「……っ(どうしてここに彼女が)!?」

 屋敷へ戻ったクロードは、中庭にいるアリシアの姿を目に留めて体を硬直させた。着飾ったら綺麗だろうと思ったが、想像の上の上のさらに上だ。

(俺はどうしたら……)

 視線を彷徨わせると、柱の後ろに無数の人影が見えた。カイトに中庭を通れと言われた理由を理解して、クロードは手を握りしめた。

(あいつらぁぁぁ!!)

 クロードの視線に気づいた執事のサンチェスは、わざとらしくアリシアに話かけろとジェスチャーをした。

(何を言ってるんだ、サンチェスは!あぁ、だめだ。戻ろう。)

 クロードが引き返そうとすると、クロードに気づいたアリシアが駆け寄ってきた。

(こ、こっちへ来るな!)

「先ほどは、ありがとうございました。」
「え、あ、あぁ……どうも。」

(もうちょっと離れてくれ!眩し過ぎる!)

「使用人の方を見ませんでしたか?」
「いや……見てないけど?」
「そうですか。」

(ちゃんと話せているのか?俺は……)

 チラリと柱の影に視線を移すと、サンチェスがエスコートして連れて行けとジェスチャーをしている。

(エスコートだと!?無理に決まってるだろ!)

 エスコートをするには、彼女と接触しなければならない。ちらりとアリシアを見ると、キョロキョロと辺りを見回していた。

(マーシャを探しているのか……)

「……へ……部屋まで送ろうか?」
「わかるんですか?」

「ま、まぁ……それくらいは。」
「ありがとうございます!お願いします!」

「じゃ、こっち。」
「はい!……っ……わっ!」

「!?」

 クロードはドレスに躓いたアリシアを咄嗟に支えた。

(うぉぉぉぉぉぉ!!)

「すみません!」
「あ、いや……大丈夫?」

(俺、生きてる……?)

 事故ではあるが、ガッツリ抱きしめてしまった。

「すみません、本当に……ドレスなんか初めて着たから……」
「すごく似合ってるよ。」

 思わず声に出してしまったら、アリシアの顔がぽっと赤くなった。

(可愛い!可愛すぎる!なんなんだこれは!)

「と、とりあえず……中へ入ろうか。」
「はい。すみません。」

 必死にドレスを持ち上げて歩くアリシアは可愛いけれど、また転んでしまうのではないかと不安だ。

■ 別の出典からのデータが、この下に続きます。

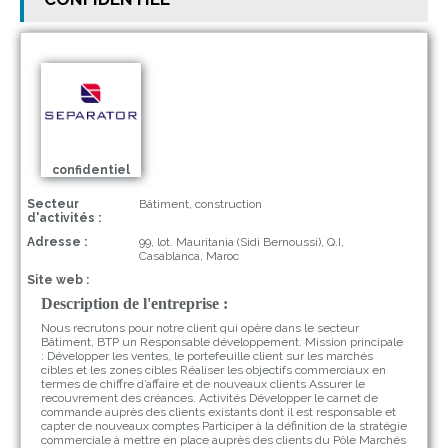
confidentiel
Secteur
Bâtiment, construction
d'activités :
Adresse :
99, lot. Mauritania (Sidi Bernoussi), Q.I,
Casablanca, Maroc
Site web :
Description de l'entreprise :
Nous recrutons pour notre client qui opère dans le secteur
Bâtiment, BTP un Responsable développement. Mission principale
: Développer les ventes, le portefeuille client sur les marchés
cibles et les zones cibles Réaliser les objectifs commerciaux en
termes de chiffre d’affaire et de nouveaux clients Assurer le
recouvrement des créances. Activités Développer le carnet de
commande auprès des clients existants dont il est responsable et
capter de nouveaux comptes Participer à la définition de la stratégie
commerciale à mettre en place auprès des clients du Pôle Marchés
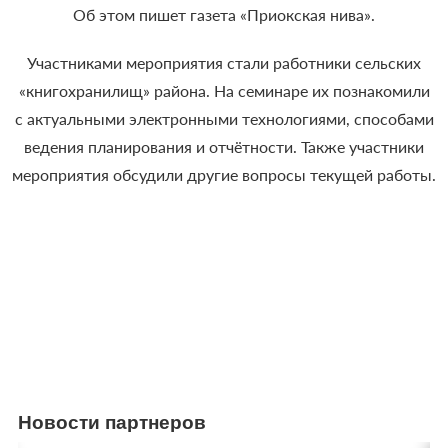
Об этом пишет газета «Приокская нива».
Участниками мероприятия стали работники сельских
«книгохранилищ» района. На семинаре их познакомили
с актуальными электронными технологиями, способами
ведения планирования и отчётности. Также участники
мероприятия обсудили другие вопросы текущей работы.
Новости партнеров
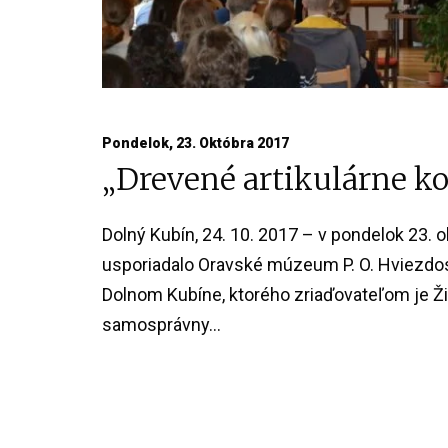
Pondelok, 23. Októbra 2017
„Drevené artikulárne ko
Dolný Kubín, 24. 10. 2017 – v pondelok 23. 
usporiadalo Oravské múzeum P. O. Hviezdos
Dolnom Kubíne, ktorého zriaďovateľom je Ži
samosprávny...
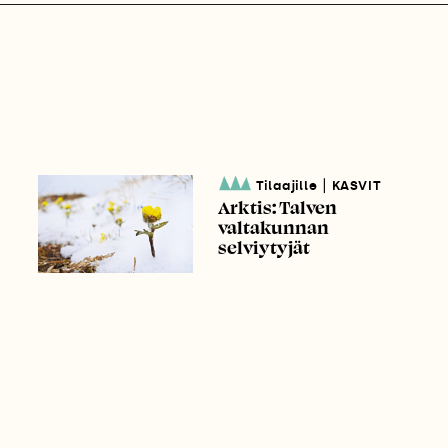
|
Tilaajille
KASVIT
Arktis: Talven
valtakunnan
selviytyjät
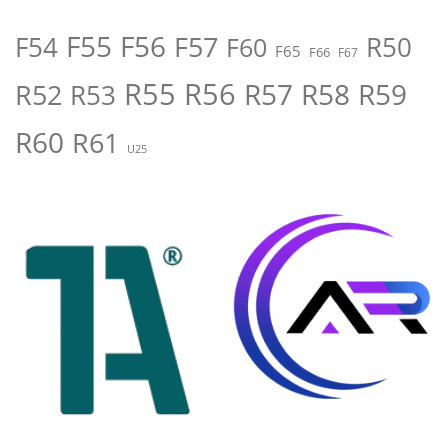
F55
F56
F57
R50
F54
F60
F65
F66
F67
R55
R56
R57
R58
R59
R52
R53
R60
R61
U25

(抱えて行った方がいいか?いや、だめだ。抱えるって俺は何を考えてるんだ!)

「あ、あのさ……つかまったら?」

 理由をつけてエスコートすればいい。そう思って腕を差し出すと、アリシアは申し訳なさそうにしながら、ぎゅっと腕にしがみついてきた。

(ちがう!エスコートはそうじゃない!だけど……もうこれでいい!)

 感無量のクロードは、アリシアを連れて屋敷の廊下を進んだ。

「きゃあ!急展開!サンチェスさん、見ましたか?」
「あぁ。クロード様が女性を抱きしめて、エスコートするなんて……あぁ、涙が……」
「カイトさんに報告しなきゃ!」

 クロードとアリシアを見守りながら、使用人たちはひたすらざわざわしていた。